06 圖1:列出連通集. Description: 給定一個有N個頂點和E條邊的無向圖,請用DFS和BFS分別列出其所有的連通集。假設頂點從0到N 1編號。進行搜索時,假設我們總是從編號最小的頂點出發,按編號遞增的順序訪問鄰接點。 Input: 輸入第1行給出2個整數N(0, 10)和E,分別是圖的 ...
06-圖1:列出連通集.
Description:
給定一個有N個頂點和E條邊的無向圖,請用DFS和BFS分別列出其所有的連通集。假設頂點從0到N-1編號。進行搜索時,假設我們總是從編號最小的頂點出發,按編號遞增的順序訪問鄰接點。
Input:
輸入第1行給出2個整數N(0, 10)和E,分別是圖的頂點數和邊數。隨後E行,每行給出一條邊的兩個端點。每行中的數字之間用1空格分隔。
Output:
按照"{v1, v2..., vk}"的格式,每行輸出一個連通集。先輸出DFS的結果,再輸出BFS的結果。
SampleInput:
8 6
0 7
0 1
2 0
4 1
2 4
3 5
SampleOutput:
{ 0 1 4 2 7 }
{ 3 5 }
{ 6 }
{ 0 1 2 7 4 }
{ 3 5 }
{ 6 }
Codes:
//#define LOCAL
#include <cstdio>
#include <queue>
using namespace std;
#define M 10
int ne, nv, check[M], g[M][M];
void bG() {
int i, v1, v2;
scanf("%d%d", &nv, &ne);
for(i=0; i<ne; ++i) {
scanf("%d%d", &v1, &v2);
g[v1][v2] = g[v2][v1] = 1;
}
}
int cV() {
int i;
for(i=0; i<nv; ++i)
if(!check[i]) break;
if(i == nv) return -1;
return i;
}
void cC() { for(int i=0; i<nv; ++i) check[i] = 0; }
int BFS() {
int i, j; queue<int> q;
i = cV();
if(i == -1) return i;
q.push(i); check[i] = 1;
printf("{ %d ", i);
while(!q.empty()) {
int t = q.front(); q.pop();
for(j=0; j<nv; ++j)
if(g[t][j]==1 && !check[j]) {
check[j] = 1; printf("%d ", j);
q.push(j);
}
}
printf("}\n"); return BFS();
}
void DFS(int vi) {
check[vi] = 1;
printf("%d ", vi);
for(int j=0; j<nv; ++j)
if(g[vi][j]==1 && !check[j]) DFS(j);
}
int listDFS() {
if(cV() == -1) return -1; printf("{ ");
DFS(cV()); printf("}\n");
return listDFS();
}
int main()
{
#ifdef LOCAL
freopen("E:\\Temp\\input.txt", "r", stdin);
freopen("E:\\Temp\\output.txt", "w", stdout);
#endif
bG(); listDFS(); cC(); BFS();
return 0;
}
06-圖2:Saving James Bond - Easy Version.
Description:
This time let us consider the situation in the movie "Live and Let Die" in which James Bond, the world's most famous spy, was captured by a group of drug dealers. He was sent to a small piece of land at the center of a lake filled with crocodiles. There he performed the most daring action to escape -- he jumped onto the head of the nearest crocodile! Before the animal realized what was happening, James jumped again onto the next big head... Finally he reached the bank before the last crocodile could bite him (actually the stunt man was caught by the big mouth and barely escaped with his extra thick boot).
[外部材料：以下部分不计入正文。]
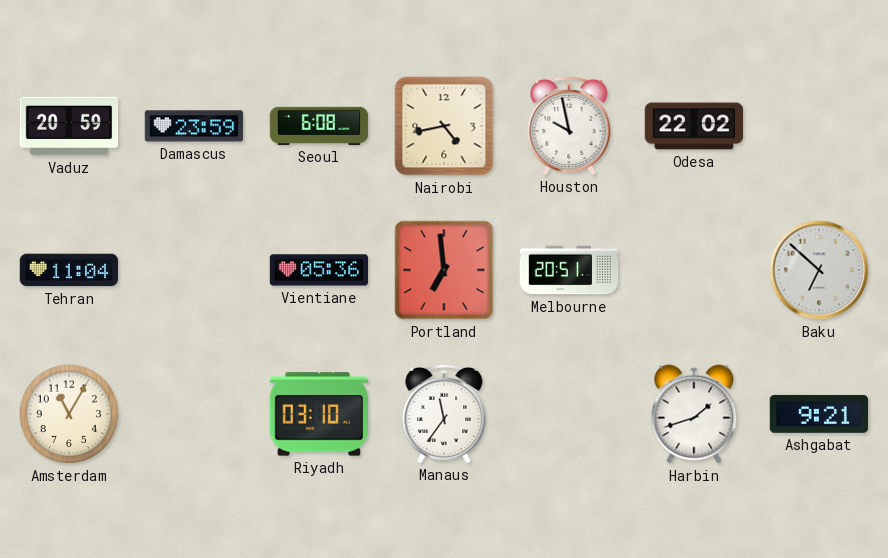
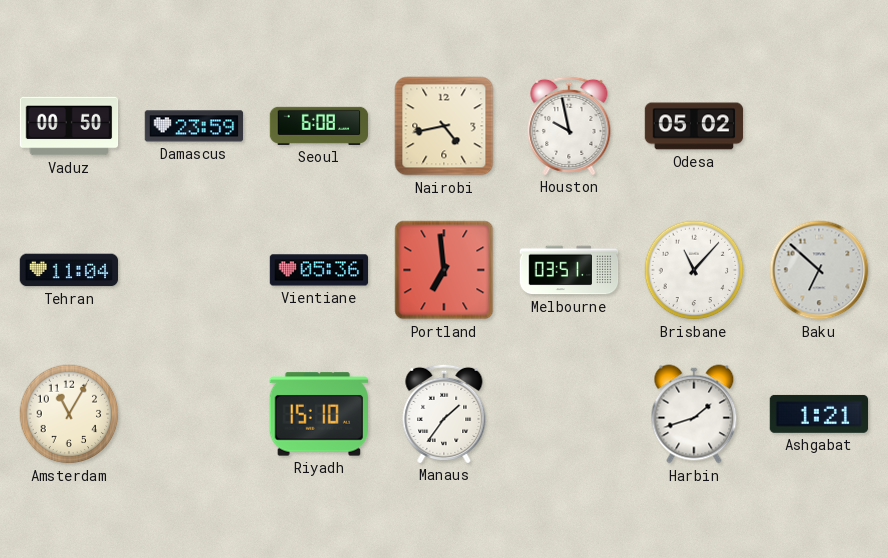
Vaduz: 20:59 -> 00:50
Odesa: 22:02 -> 05:02
Melbourne: 20:51 -> 03:51
Brisbane: none -> 11:07
Riyadh: 03:10 -> 15:10
Manaus: 11:36 -> 1:36
Ashgabat: 9:21 -> 1:21
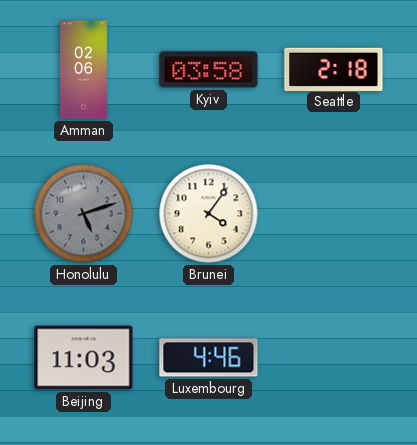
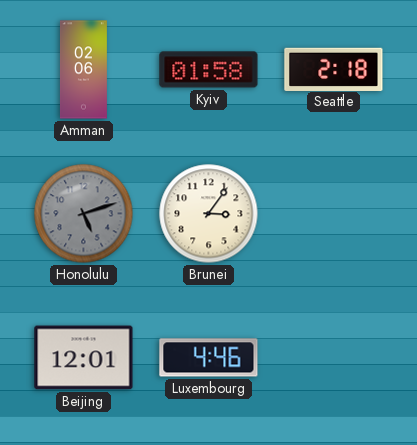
Kyiv: 03:58 -> 01:58
Brunei: 4:06 -> 3:06
Beijing: 11:03 -> 12:01
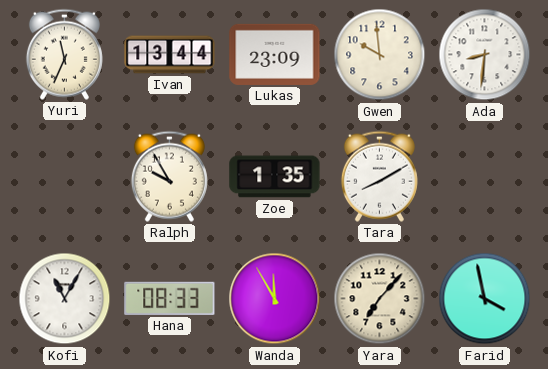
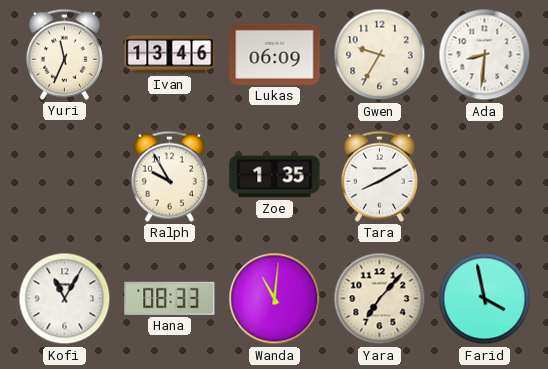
Ivan: 13:44 -> 13:46
Lukas: 23:09 -> 06:09
Gwen: 9:59 -> 9:35
Wanda: 11:55 -> 11:01
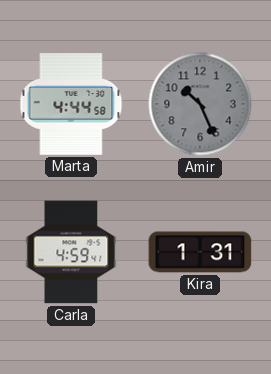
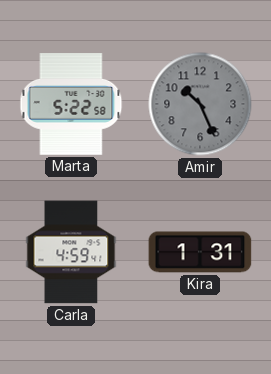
Marta: 4:44 -> 5:22
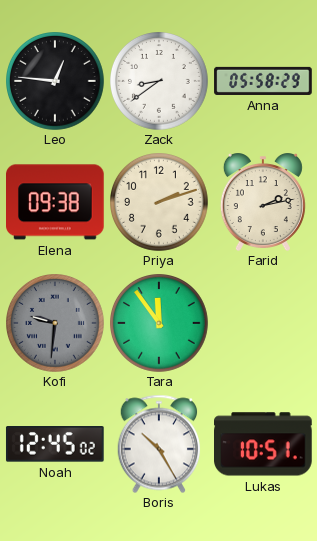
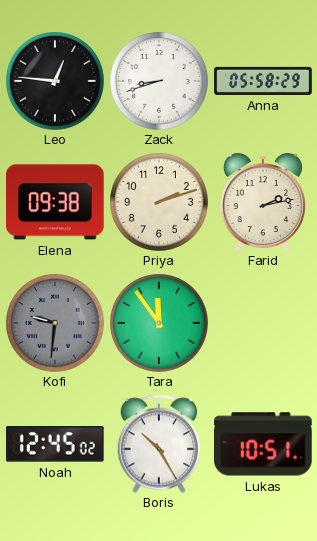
Zack: 8:39 -> 8:42
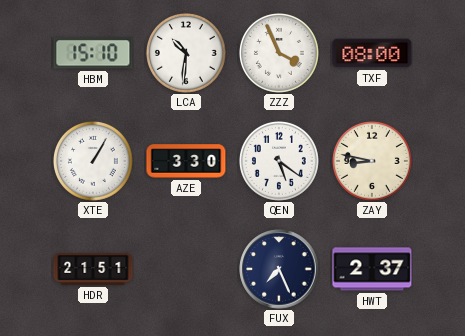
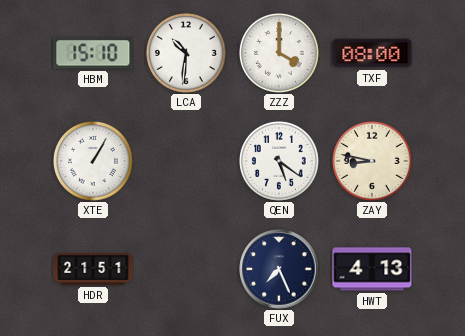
ZZZ: 3:56 -> 4:00
AZE: 3:30 -> none
HWT: 2:37 -> 4:13
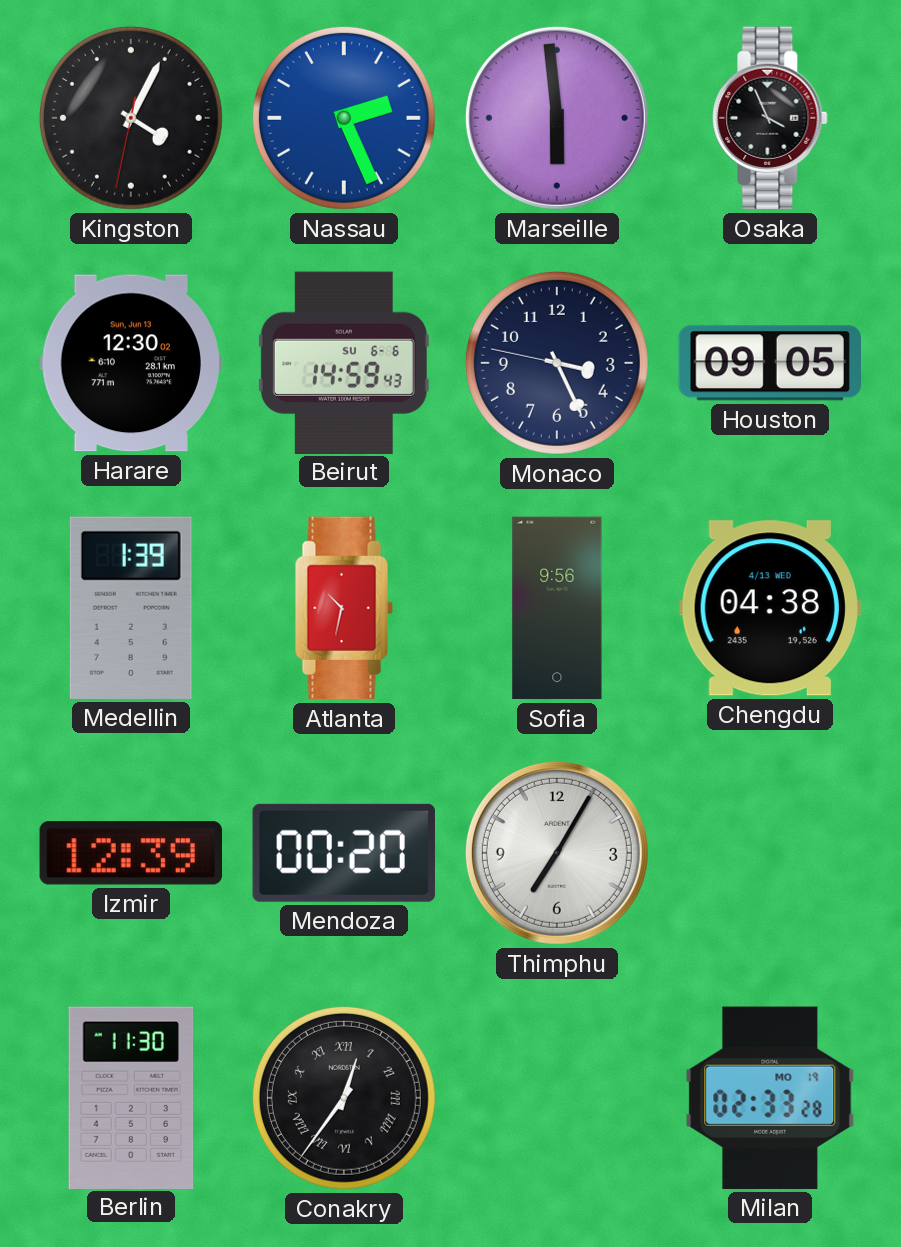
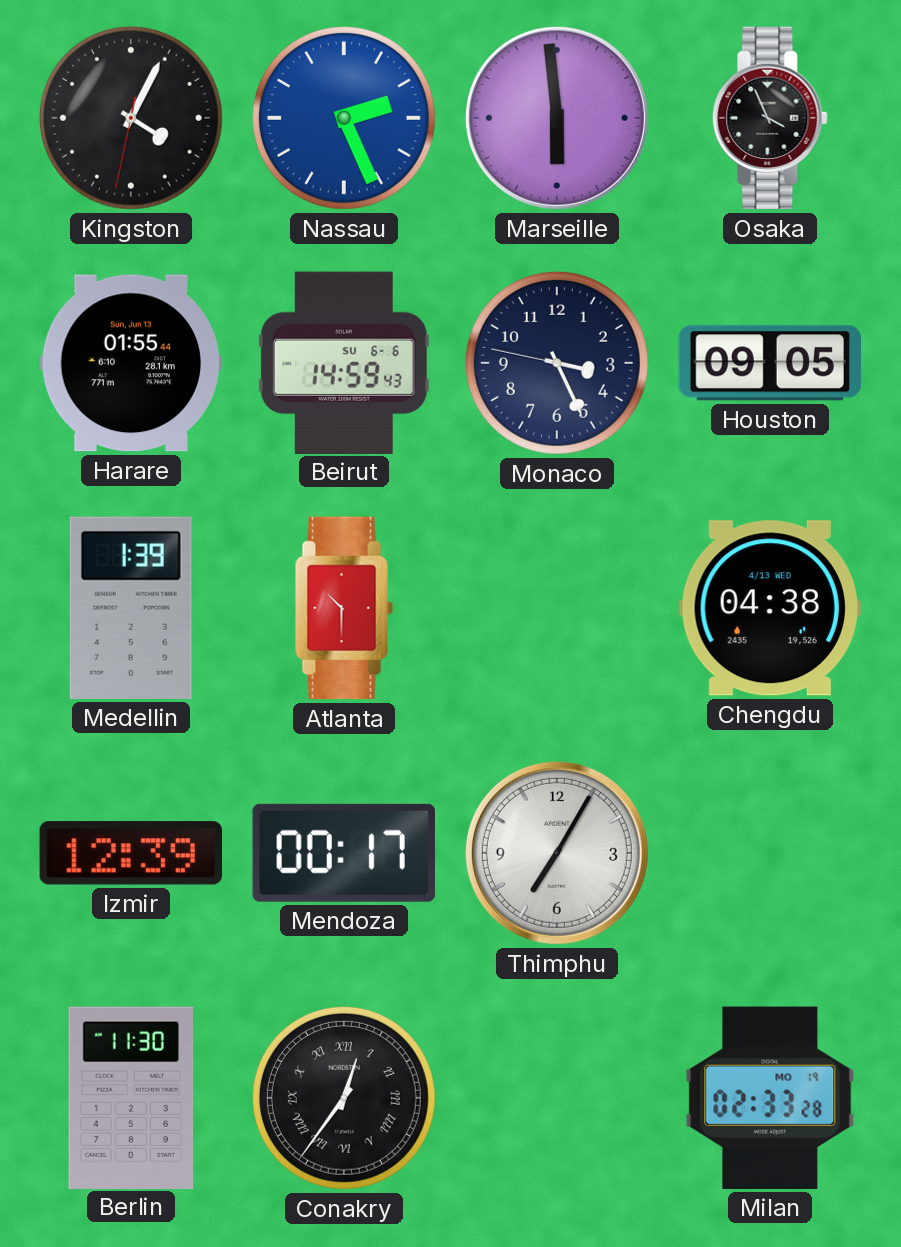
Harare: 12:30 -> 01:55
Atlanta: 10:32 -> 10:30
Sofia: 9:56 -> none
Mendoza: 00:20 -> 00:17
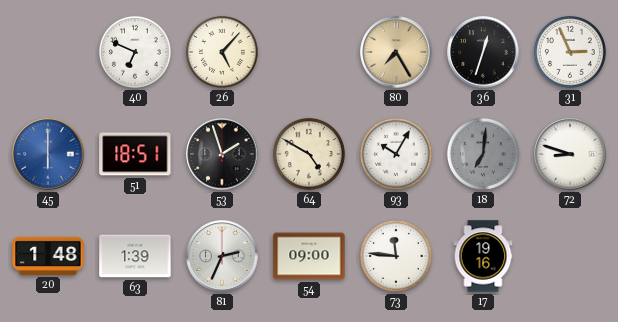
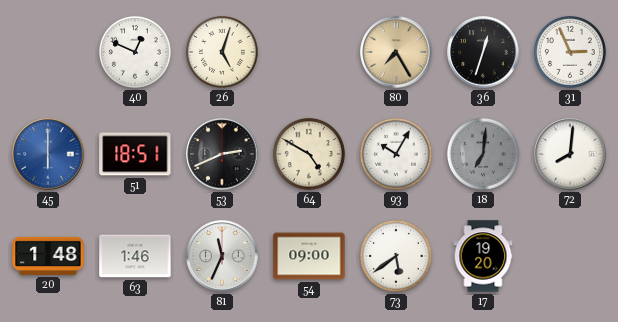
40: 6:49 -> 12:49
26: 5:07 -> 5:03
53: 1:57 -> 2:41
72: 8:48 -> 8:01
63: 1:39 -> 1:46
81: 2:34 -> 11:34
73: 11:46 -> 5:39
17: 19:16 -> 19:20
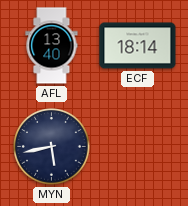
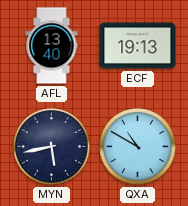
ECF: 18:14 -> 19:13
QXA: none -> 10:50
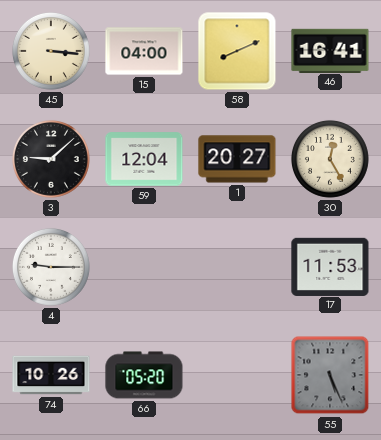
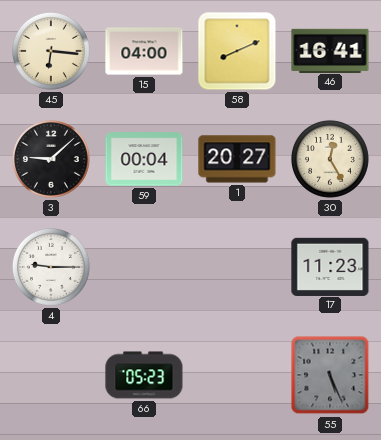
45: 3:16 -> 6:16
59: 12:04 -> 00:04
17: 11:53 -> 11:23
74: 10:26 -> none
66: 05:20 -> 05:23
Assume that the lake is a 100 by 100 square one. Assume that the center of the lake is at (0,0) and the northeast corner at (50,50). The central island is a disk centered at (0,0) with the diameter of 15. A number of crocodiles are in the lake at various positions. Given the coordinates of each crocodile and the distance that James could jump, you must tell him whether or not he can escape.
Input:
Each input file contains one test case. Each case starts with a line containing two positive integers N(<=100), the number of crocodiles, and D, the maximum distance that James could jump. Then N lines follow, each containing the (x, y)(x,y) location of a crocodile. Note that no two crocodiles are staying at the same position.
Output:
For each test case, print in a line "Yes" if James can escape, or "No" if not.
SampleInput1:
14 20
25 -15
-25 28
8 49
29 15
-35 -2
5 28
27 -29
-8 -28
-20 -35
-25 -20
-13 29
-30 15
-35 40
12 12
SampleOutput1:
Yes
SampleInput2:
4 13
-12 12
12 12
-12 -12
12 -12
SampleOutput2:
No
Codes:
//#define LOCAL
#include <cstdio>
#include <cmath>
struct C { double x, y; };
int rC(double d, C p) { return (15+d)*(15+d)>=p.x*p.x+p.y*p.y; }
int rBe(double d, C p1, C p2) { return d*d>=(p1.x-p2.x)*(p1.x-p2.x)+(p1.y-p2.y)*(p1.y-p2.y); }
int rBa(double d, C p) {return p.x<=-50+d||p.x>=50-d||p.y>=50-d||p.y<=d-50;}
int DFS(double d, C *cr, int v, int *vi, int n) {
if(rBa(d, cr[v])) return 1;
for(int i=0; i<n; ++i)
if(!vi[i] && rBe(d, cr[v], cr[i])) {
vi[i] = 1;
if(DFS(d, cr, i, vi, n)) return 1;
}
return 0;
}
int main()
{
#ifdef LOCAL
freopen("E:\\Temp\\input.txt", "r", stdin);
freopen("E:\\Temp\\output.txt", "w", stdout);
#endif
int i, n, f = 0, vi[100] = {}; double d;
scanf("%d%lf", &n, &d);
if(d >= 35) { printf("Yes\n"); return 0; }
C cr[102];
for(i=0; i<n; ++i) scanf("%lf%lf", &cr[i].x, &cr[i].y);
for(i=0; i<n; ++i)
if(!vi[i] && rC(d, cr[i])) {
vi[i] = 1;
if(DFS(d, cr, i, vi, n)) { printf("Yes\n"); f = 1; break; }
}
if(!f) printf("No\n");
return 0;
}
06-圖3:六度空間.
Description:
“六度空間”理論又稱作“六度分隔(Six Degrees of Separation)”理論。這個理論可以通俗地闡述為:“你和任何一個陌生人之間所間隔的人不會超過六個,也就是說,最多通過五個人你就能夠認識任何一個陌生人。”如圖1所示。“六度空間”理論雖然得到廣泛的認同,並且正在得到越來越多的應用。但是數十年來,試圖驗證這個理論始終是許多社會學家努力追求的目標。然而由於歷史的原因,這樣的研究具有太大的局限性和困難。隨著當代人的聯絡主要依賴於電話、簡訊、微信以及網際網路上即時通信等工具,能夠體現社交網路關係的一手數據已經逐漸使得“六度空間”理論的驗證成為可能。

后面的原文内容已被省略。